Marc Mossé a ensuite essayé de recadrer le débat, en posant aux représentants des candidats trois questions plus précises. Hervé Lehman a, pour sa part, estimé que la confidentialité des avis des juristes d’entreprise était, malheureusement selon lui, un objectif de plus en plus lointain à l’ère de la transparence et des lanceurs d’alerte. Elisabeth Guigou a rappelé que le rapport Gauvain était le7e sur le sujet et que la question n’était toujours pas résolue, mais observait l’atténuation de certaines résistances chez les magistrats. Jérémie Michel a qualifié la situation actuelle d’ « ubuesque »et considéré qu’il s’agissait d’un sujet de souveraineté, alors que Jean-Paul Garraud s’est contenté de noter que le débat, malgré les années, n’était toujours pas tranché. Sur le sujet d’un code européen des affaires, en dehors de Jean-Paul Garraud, qui rejette la primauté du droit européen, tous les représentants des candidats y sont favorables, mais soulignent l’ampleur du travail à accomplir. « Il faut attaquer le sujet sur quelques thématiques spécifiques, comme le RGPD, la régulation des Gafam, ou la société européenne »,estime Elisabeth Guigou. « Une approche globale n’aurait pas de sens », renchérit Jérémie Michel. Enfin, sur l’enseignement du droit dès le second cycle, le représentant d’Éric Zemmour s’y oppose, indiquant que la priorité porte sur la maîtrise des fondamentaux. Les autres candidats y sont favorables, sans toutefois aller jusqu’aune épreuve au bac. 

Jean-Philippe Gille
Le directeur juridique gouvernance et conformité du groupe Lactalis, vice-président, est appelé à succéder à Marc Mossé à la tête de l'AFJE. Il n’entrera en fonction qu’au départ du président sortant.
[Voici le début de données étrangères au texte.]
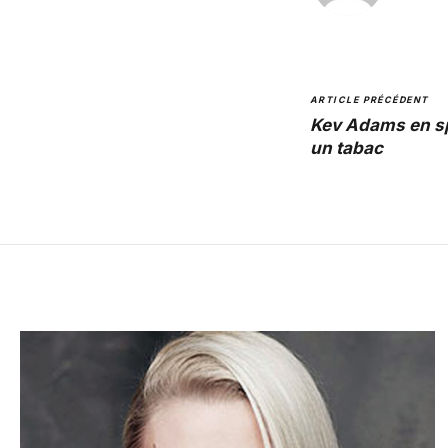
ARTICLE PRÉCÉDENT
Kev Adams en sp
un tabac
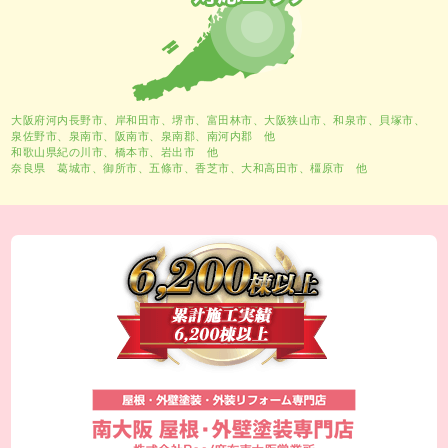
大阪府河内長野市、
岸和田市
、
堺市
、富田林市、大阪狭山市、和泉市、貝塚市、
泉佐野市、泉南市、阪南市、泉南郡、南河内郡 他
和歌山県紀の川市、橋本市、岩出市 他
奈良県 葛城市、御所市、五條市、香芝市、大和高田市、橿原市 他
Dans son discours de présentation, le président désigné, qui a rejoint l’association dans les années 1990, a souligné l’évolution remarquable de la profession en cinquante ans et la place essentielle de l’écosystème du droit dans la vie des affaires. Il a listé les quatre défis auxquels seront confrontés les juristes : accompagner les initiatives visant à restaurer le service public de la justice, appréhender les enjeux de l’extraterritorialité, prendre en compte les questions environnementales et RSE, et veiller à la préservation des droits fondamentaux dans le traitement des données.